===== Data for this task

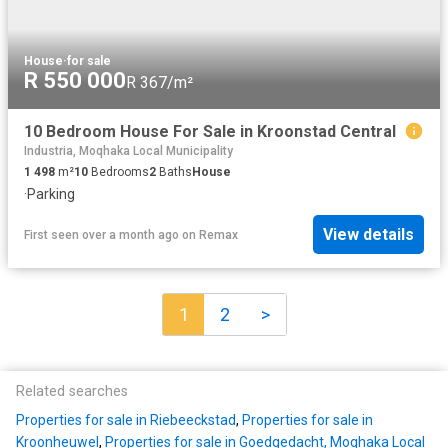
House
·
for sale
R 550 000
R 367/m²
10 Bedroom House For Sale in Kroonstad Central
Industria, Moqhaka Local Municipality
1 498
m²
10
Bedrooms
2
Baths
House
·
Parking
View details
First seen over a month ago
on
Remax
1
2
>
Related searches
Properties for sale in Riebeeckstad
,
Properties for sale in
Kroonheuwel
,
Properties for sale in Goedgedacht, Moqhaka Local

==========

● **What the exercise asks**: Show each line of the data that contains the string "Properties".

● **Expected answer**:
Properties for sale in Riebeeckstad
Properties for sale in
Properties for sale in Goedgedacht, Moqhaka Local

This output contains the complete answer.